29e vue, vers 1830, Katsushika Hokusai

L'estampe Voyageurs admirant le mont Fuji d'une maison de thé à Yoshida sur la route du Tôkaidô (29e vue), démontre au travers de sa représentation architecturale que la perspective occidentale est parfaitement maîtrisée par Hokusai. L'édifice, sobrement appelé "maison de thé où on voit le mont Fuji" (Fujimi chaya) accueille des voyageurs qui s'y reposent. Différentes classes sociales cohabitent, allant des deux clientes aisées qui observent la vue aux porteurs épuisés, l'un d'entre eux battant énergiquement sa sandale pour l'assouplir. Ils parcourent le Tôkaidô, qui relie Edo à Kyoto, constituant l'une des artères les plus fréquentées du Japon. Représentant un voyage de cinq cents kilomètres, la plus célèbre des cinq routes du shogunat Tokugawa est ponctuée de cinquante-trois relais. Hiroshige, contemporain d'Hokusai, a consacré à ces derniers une série de vues. Le Tôkaidô et ses voyageurs sont souvent représentés par Hokusai, comme dans l'estampe Le mont Fuji vu à travers les pins de Hodogaya sur la route du Tôkaidô, où un voyageur à cheval croise un moine mendiant et des porteurs accablés par la chaleur.

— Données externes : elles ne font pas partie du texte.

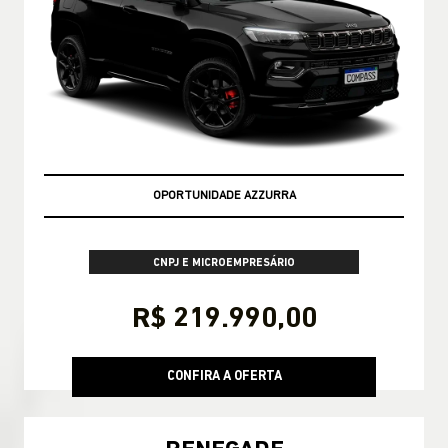
OPORTUNIDADE AZZURRA
CNPJ E MICROEMPRESÁRIO
R$ 219.990,00
CONFIRA A OFERTA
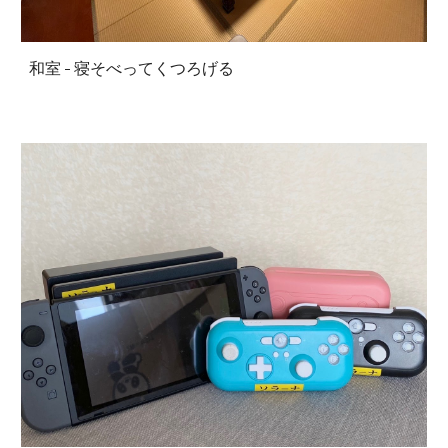
和室 - 寝そべってくつろげる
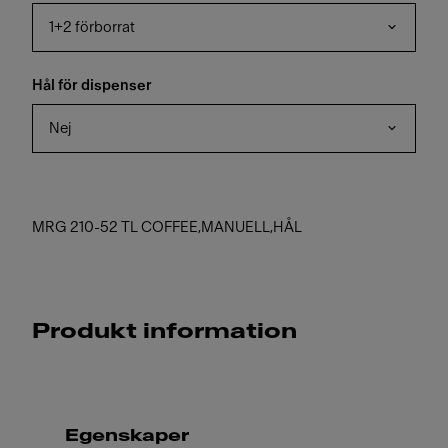
1+2 förborrat
Hål för dispenser
Nej
MRG 210-52 TL COFFEE,MANUELL,HÅL
Produkt information
Egenskaper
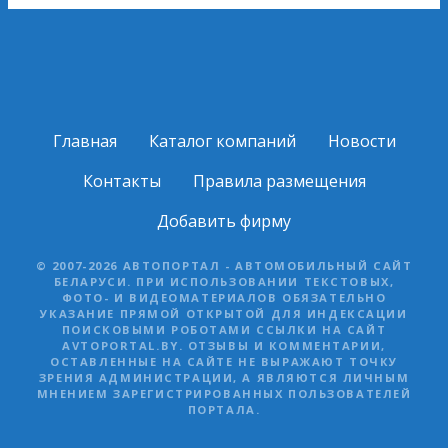
Главная
Каталог компаний
Новости
Контакты
Правила размещения
Добавить фирму
© 2007-2026 АВТОПОРТАЛ - АВТОМОБИЛЬНЫЙ САЙТ
БЕЛАРУСИ. ПРИ ИСПОЛЬЗОВАНИИ ТЕКСТОВЫХ,
ФОТО- И ВИДЕОМАТЕРИАЛОВ ОБЯЗАТЕЛЬНО
УКАЗАНИЕ ПРЯМОЙ ОТКРЫТОЙ ДЛЯ ИНДЕКСАЦИИ
ПОИСКОВЫМИ РОБОТАМИ ССЫЛКИ НА САЙТ
AVTOPORTAL.BY. ОТЗЫВЫ И КОММЕНТАРИИ,
ОСТАВЛЕННЫЕ НА САЙТЕ НЕ ВЫРАЖАЮТ ТОЧКУ
ЗРЕНИЯ АДМИНИСТРАЦИИ, А ЯВЛЯЮТСЯ ЛИЧНЫМ
МНЕНИЕМ ЗАРЕГИСТРИРОВАННЫХ ПОЛЬЗОВАТЕЛЕЙ
ПОРТАЛА.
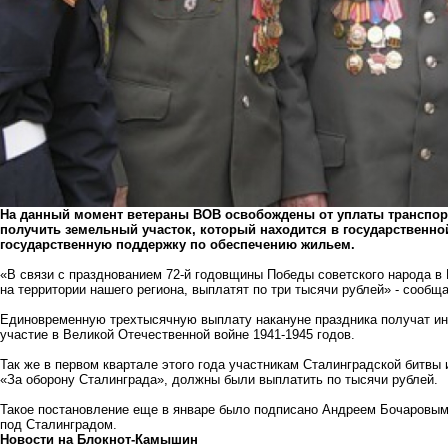
На данный момент ветераны ВОВ освобождены от уплаты транспорт
получить земельный участок, который находится в государственно
государственную поддержку по обеспечению жильем.
«В связи с празднованием 72-й годовщины Победы советского народа 
на территории нашего региона, выплатят по три тысячи рублей» - сообщ
Единовременную трехтысячную выплату накануне праздника получат ин
участие в Великой Отечественной войне 1941-1945 годов.
Так же в первом квартале этого года участникам Сталинградской битв
«За оборону Сталинграда», должны были выплатить по тысячи рублей.
Такое постановление еще в январе было подписано Андреем Бочаровым 
под Сталинградом.
Новости на Блoкнoт-Камышин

Le mont Fuji vu à travers les pins de Hodogaya sur la route du Tôkaidô, vers 1830, Katsushika Hokusai

La fin de la vie du maître japonais de l'estampe fut marquée par une grande pauvreté. Des famines et des soulèvements populaires à répétition martèlent à partir de 1833 un shogunat finissant. Hokusai s'astreint cependant à continuer à peindre et dessiner. Lorsque son atelier prend feu en 1839, il ne sauve que ses pinceaux, abandonnant ses œuvres à la voracité des flammes. L'artiste se serait éteint en 1849, laissant derrière lui plus de trente-mille dessins. Ses estampes voyagent jusqu'en Occident, généralement utilisées en tant que papier d'emballage, et fascinent des artistes comme Sisley, Van Gogh, Gauguin ou encore Monet.

21e vue, vers 1830, Katsushika Hokusai

Au delà des qualités plastiques évidentes des Trente-Six Vues du mont Fuji, ce sont également leurs sujets qui donnent leur valeur aux estampes d'Hokusai. Elles capturent sur le vif une société sur le point de vivre des changements majeurs. La signature des traités inégaux en 1858 engendre la dernière crise de l'ère Edo en forçant l'ouverture du Japon au reste du monde, ce qui aboutit à une restauration de l'empire en 1868. L'œuvre d'Hokusai, figeant l'éphémère, témoigne avec malice et sensibilité d'un fragment du monde flottant : le Japon avant la restauration de Meiji.